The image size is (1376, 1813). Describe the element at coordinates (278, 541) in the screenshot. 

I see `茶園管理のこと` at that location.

----------------------------------------

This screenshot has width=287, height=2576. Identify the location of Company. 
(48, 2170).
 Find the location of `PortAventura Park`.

----------------------------------------

» **Assignment**
An exact copy of the lines above, from the one containing "This screenshot has" down to the one containing "Find the location" and including both, is the whole answer; retype it and nothing else.

» **Output**
This screenshot has width=287, height=2576. Identify the location of Company. 
(48, 2170).
 Find the location of `PortAventura Park`.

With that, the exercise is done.